前回開校式前々回港の視察と、私の気が利かずにマリエットローズ様には申し訳ありませんでした。今回は、是非楽しんで戴ければと思います」

「ありがとうございます。今日をとても楽しみにしていました」

「それはようございました」


 シャット伯爵が愛嬌のある穏やかな笑顔を見せてくれて、伯爵夫人も私を見て微笑ましそうに目を細めている。


 楽しみすぎて、ちょっとばかり、はしゃぎすぎてしまったかも知れない。


 はしたなかったかなと思っていたら、シャット伯爵が伯爵夫人とは反対側の自分の隣に立っている、一人の男の子の背に手を添えた。


「マリエットローズ様は、息子に会うのは初めてでしたな」


 シャット伯爵が軽く背中を叩いた合図で、その男の子は一歩前に踏み出すと、赤い顔でちょっとギクシャクと、右足を左足と交差するように引き、右手をお腹の辺りに添えて、左手を横方向へ水平に差し出す、ボウ・アンド・スクレープと呼ばれるお辞儀をした。


「は、初めてお目にかかります。シャット伯爵家長男、ジョルジュ・ラポルトです」


 ジョルジュ君は、シャット伯爵そっくりの、綺麗な紅茶色の髪とヘイゼルの瞳をしている。

 父親似の穏やかそうな顔つきだけど、さすがにまだ細身で、シャット伯爵みたいなふっくら小太り体型にはなっていない。


 聞けば私より二つ上の七歳らしい。


 だけどジョルジュ君は、人見知りなのかしらね。

 名前を言って挨拶するので、いっぱいいっぱいみたい。


「初めまして、ゼンボルグ公爵家長女、マリエットローズ・ジエンドです」


 だから、私はできるだけ優しく微笑んで挨拶する。

 だけどカーテシーはしない。

 あれは、社会的に地位や身分が下の者が上の者に対してするものだから。


 シャット伯爵は伯爵家当主で、爵位を持たない私より身分が上になるからする必要があるけど、公爵令嬢と伯爵令息なら公爵令嬢が上だから。

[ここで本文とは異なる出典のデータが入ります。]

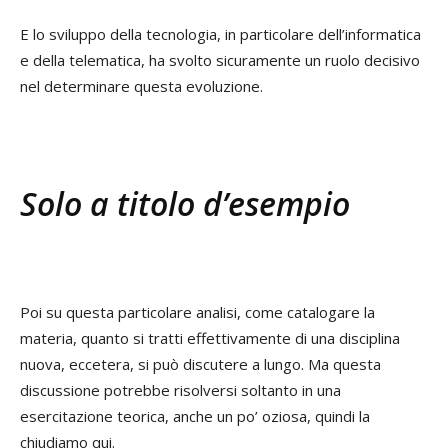
E lo sviluppo della tecnologia, in particolare dell’informatica
e della telematica, ha svolto sicuramente un ruolo decisivo
nel determinare questa evoluzione.
Solo a titolo d’esempio
Poi su questa particolare analisi, come catalogare la
materia, quanto si tratti effettivamente di una disciplina
nuova, eccetera, si può discutere a lungo. Ma questa
discussione potrebbe risolversi soltanto in una
esercitazione teorica, anche un po’ oziosa, quindi la
chiudiamo qui.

 こういうところが、ちょっと慣れなくて落ち着かないのよね。

 誰にはカーテシーするのが礼儀だけど、誰にはしないのが礼儀、みたいなのが。

 しない相手、と言うよりも、しちゃいけない相手にしちゃうと、いらぬ誤解を生んで周りや相手の人が困るからしては駄目と諭されたら、するわけにはいかないのよ。


「マリエットローズ様とは年も近い、是非仲良くしてやって下さい」

「はい、こちらこそぜひ」


 シャット伯爵の穏やかな微笑みに、私も微笑みで返す。


 シャット伯爵は、こんな子供の私の発案なのに、真面目に、そして真剣に取り組んでくれていて、とても助けて貰っている。

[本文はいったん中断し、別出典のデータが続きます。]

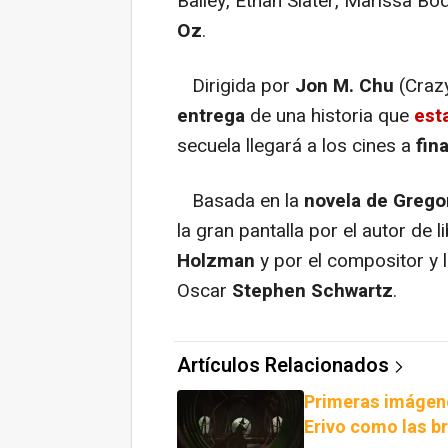
Bailey, Ethan Slater, Marissa B
Oz
.
Dirigida por
Jon M. Chu
(Crazy
entrega
de una historia que
est
secuela llegará a los cines a
fin
Basada en la
novela de Grego
la gran pantalla por el autor de 
Holzman
y por el compositor y 
Oscar
Stephen Schwartz
.
Artículos Relacionados
Primeras imágene
Erivo como las b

 だから、その息子のジョルジュ君とは是非仲良くしておきたいわ。


 だけど、ジョルジュ君はやっぱり人見知りみたいね。

 私が挨拶を返した途端、固まってしまったから。

 おかげで、会話が全然始まらないのよ。


 このままってわけにもいかないから、ここは中身が年長者の私から助け船を出すべきよね。

 いえ、これから帆船に乗るから、と言うのとは関係なく。


「ジョルジュ様は、帆船はお好きですか?」

「は、はい」

「すてきですよね、帆船」

「は、はい」

「わたし、きょうみを持つようになったのは最近ですが、今日を楽しみにしていたんです」

「は、はい」


 うん、会話が成り立たない。

 やっぱり人見知りみたいね。

 あんまり話しかけたら逆に可哀想かな?


 そんな私達のやり取りを、お父様やシャット伯爵達が苦笑を浮かべて見ている。

 シャット伯爵も伯爵夫人も、ロボットみたいにギクシャクと『は、はい』を返すのでいっぱいいっぱいのジョルジュ君を生温かい目で見守るだけじゃなくて、助け船を出してあげなくていいの?


 そんな考えが顔に出てしまったのか、シャット伯爵が大きく笑うと、ジョルジュ君の肩を抱き寄せた。